The long-awaited publication of the two-year investigation followed a disputed summary released last month, which was seized on by the White House as proof that the president did not collude with Russia and that he had not obstructed justice.
In Washington, Attorney General William Barr said Mr Mueller's report had found that Russia had used social media to sow discord and influence US voters.
Russian military officers from the GRU intelligence agency were involved in a huge email hacking operation. They were charged by Mr Mueller but remain at large. But Russia on Friday dismissed the report once more , saying that it did not show any evidence of meddling on the part of Moscow in the 2016 election.
"As a whole, the report as before does not present any reasonable proof at all that Russia allegedly meddled in the electoral process in the US," Kremlin spokesman Dmitry Peskov told journalists, saying it contained "no new information".
Mr Barr said 10 alleged instances of Mr Trump obstructing justice during the special counsel's investigation, including the possibility of firing Mr Mueller, had been examined.
“I concluded that the evidence developed by the special counsel is not sufficient to establish that the president committed an obstruction of justice offence,” he said.
WATCH: What did we learn from the Mueller report?

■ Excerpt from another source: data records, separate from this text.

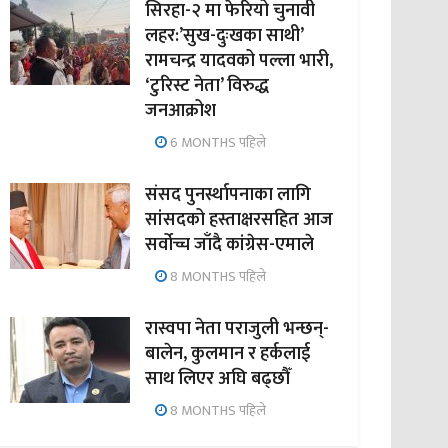
सिरहा-२ मा फेरियो चुनावी
लहर:’सुख-दुःखका साथी’
रामचन्द्र यादवको पल्ला भारी,
‘टुरिस्ट नेता’ विरुद्ध
जनआक्रोश
6 MONTHS पहिले
संसद पुनर्स्थापनाका लागि
सांसदको हस्ताक्षरसहित आज
सर्वोच्च जाँदै कांग्रेस-एमाले
8 MONTHS पहिले
रास्वपा नेता पराजुली भन्छन्-
बालेन, कुलमान र हर्कलाई
साथ लिएर अघि बढ्छौँ
8 MONTHS पहिले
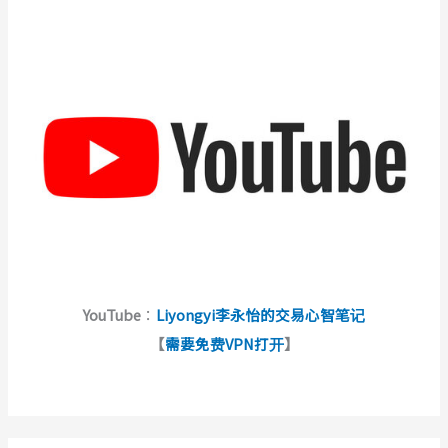
YouTube
：
Liyongyi李永怡的交易心智笔记
【
需要免费VPN打开
】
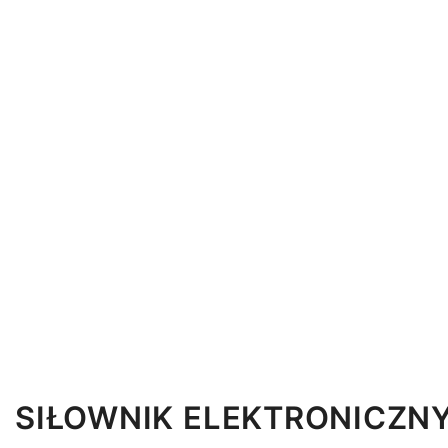
SIŁOWNIK ELEKTRONICZN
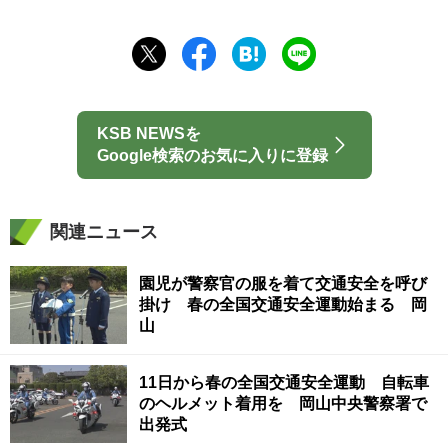
KSB NEWSを
Google検索のお気に入りに登録
関連ニュース
園児が警察官の服を着て交通安全を呼び
掛け 春の全国交通安全運動始まる 岡
山
11日から春の全国交通安全運動 自転車
のヘルメット着用を 岡山中央警察署で
出発式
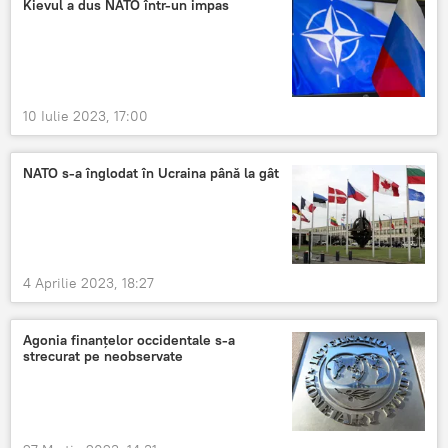
Kievul a dus NATO într-un impas
10 Iulie 2023, 17:00
NATO s-a înglodat în Ucraina până la gât
4 Aprilie 2023, 18:27
Agonia finanțelor occidentale s-a
strecurat pe neobservate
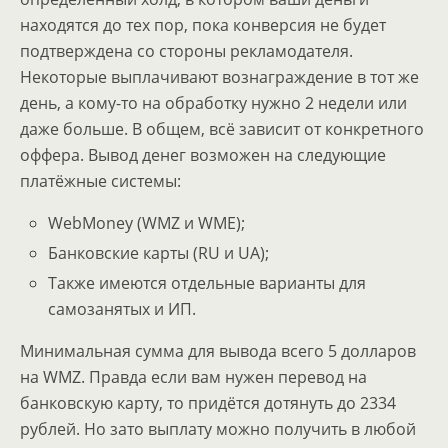
находятся до тех пор, пока конверсия не будет
подтверждена со стороны рекламодателя.
Некоторые выплачивают вознаграждение в тот же
день, а кому-то на обработку нужно 2 недели или
даже больше. В общем, всё зависит от конкретного
оффера. Вывод денег возможен на следующие
платёжные системы:
WebMoney (WMZ и WME);
Банковские карты (RU и UA);
Также имеются отдельные варианты для
самозанятых и ИП.
Минимальная сумма для вывода всего 5 долларов
на WMZ. Правда если вам нужен перевод на
банковскую карту, то придётся дотянуть до 2334
рублей. Но зато выплату можно получить в любой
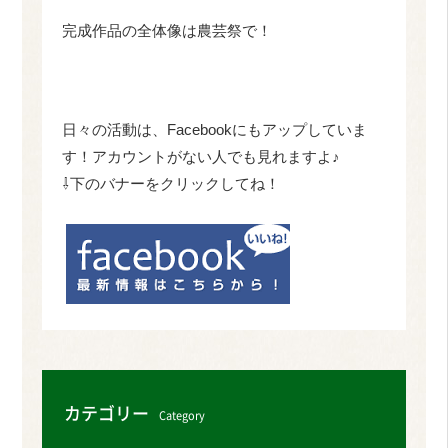
完成作品の全体像は農芸祭で！
日々の活動は、Facebookにもアップしていま
す！アカウントがない人でも見れますよ♪
⇩下のバナーをクリックしてね！
カテゴリー
Category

But Mr Barr's comments were criticised for being overly favourable to Mr Trump, whose lawyers had been allowed to preview the partly blacked-out version of the report.
The attorney general conceded that he had disagreed with deputy attorney general Rod Rosenstein over the legal arguments used to determine if crimes had been committed.

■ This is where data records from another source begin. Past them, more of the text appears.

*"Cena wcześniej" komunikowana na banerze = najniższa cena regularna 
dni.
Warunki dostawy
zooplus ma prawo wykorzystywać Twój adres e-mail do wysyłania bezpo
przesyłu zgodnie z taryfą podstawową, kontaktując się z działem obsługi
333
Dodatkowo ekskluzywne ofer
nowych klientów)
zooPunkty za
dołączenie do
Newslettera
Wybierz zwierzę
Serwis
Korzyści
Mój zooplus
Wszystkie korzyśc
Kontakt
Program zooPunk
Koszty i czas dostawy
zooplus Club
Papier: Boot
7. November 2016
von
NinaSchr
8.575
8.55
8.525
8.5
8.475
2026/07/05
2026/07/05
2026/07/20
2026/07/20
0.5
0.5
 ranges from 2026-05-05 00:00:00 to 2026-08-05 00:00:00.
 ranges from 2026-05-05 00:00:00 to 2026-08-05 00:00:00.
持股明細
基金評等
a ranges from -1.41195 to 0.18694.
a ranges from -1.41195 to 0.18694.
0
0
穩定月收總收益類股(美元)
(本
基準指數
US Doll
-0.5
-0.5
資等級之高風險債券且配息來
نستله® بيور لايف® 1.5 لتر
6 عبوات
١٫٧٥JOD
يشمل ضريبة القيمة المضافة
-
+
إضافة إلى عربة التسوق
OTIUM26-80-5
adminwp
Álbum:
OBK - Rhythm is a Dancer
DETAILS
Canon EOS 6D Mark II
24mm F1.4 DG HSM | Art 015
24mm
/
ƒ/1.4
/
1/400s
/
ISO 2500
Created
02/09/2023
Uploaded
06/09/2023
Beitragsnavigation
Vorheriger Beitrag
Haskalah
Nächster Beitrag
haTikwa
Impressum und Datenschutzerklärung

The president's opponents said that difference was evidence that Mr Barr, who was appointed by Mr Trump, chose to defend him rather than apply the law as he was bound by duty to do.
Democrats said they would push for Mr Mueller to testify in Congress to hear his views of the conduct of people who came under scrutiny during the investigation.

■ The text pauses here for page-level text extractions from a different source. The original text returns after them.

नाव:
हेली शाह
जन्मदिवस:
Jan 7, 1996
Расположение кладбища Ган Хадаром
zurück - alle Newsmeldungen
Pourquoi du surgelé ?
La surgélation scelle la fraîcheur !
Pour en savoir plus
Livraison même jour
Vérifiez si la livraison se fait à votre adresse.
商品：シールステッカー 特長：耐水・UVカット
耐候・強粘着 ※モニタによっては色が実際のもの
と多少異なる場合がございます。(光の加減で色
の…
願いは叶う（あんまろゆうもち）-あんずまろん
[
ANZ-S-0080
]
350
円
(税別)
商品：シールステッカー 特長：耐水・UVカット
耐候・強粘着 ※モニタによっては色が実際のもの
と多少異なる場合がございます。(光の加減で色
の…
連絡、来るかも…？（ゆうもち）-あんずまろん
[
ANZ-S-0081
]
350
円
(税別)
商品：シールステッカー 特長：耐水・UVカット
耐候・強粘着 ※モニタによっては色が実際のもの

The Justice Department released the report 90 minutes after Mr Barr's remarks and it presented a less favourable position for the president.
Russia hacked the emails of his election opponent Hillary Clinton to damage her campaign and benefit Mr Trump.
People acting for Mr Trump expressed interest in gaining Moscow's help but the special counsel “did not establish that members of the Trump campaign conspired or co-ordinated with the Russian government in its election interference”.
Mr Mueller confirmed that Donald Trump's son, his son-in-law Jared Kushner and his then-campaign manager Paul Manafort met in New York on June 9, 2016 – less than five months before election day – with a Russian lawyer to try to obtain “official documents and information that would incriminate Hillary”.
An email exchange had set up the meeting, which was followed soon after by favourable disclosures by WikiLeaks of emails considered to be damaging to Hillary Clinton's campaign.
The report also captured the pressure that the president was under.
On hearing that Mr Mueller had been appointed special counsel, Mr Trump reportedly said: “Oh my God. This is terrible. This is the end of my presidency.”
The release of the report will deepen the discord in Washington between Republicans and Democrats.
"AG Barr presented a conclusion that Donald Trump did not obstruct justice, while the Mueller report appears to undercut that finding," Democrat House Speaker Nancy Pelosi tweeted.
Mr Trump had preceded his attorney general with tweets, a video and a meme to push his long-declared claims that there was no collusion and no obstruction of justice.
“This hoax, it should never happen to another president again,” he said on Thursday.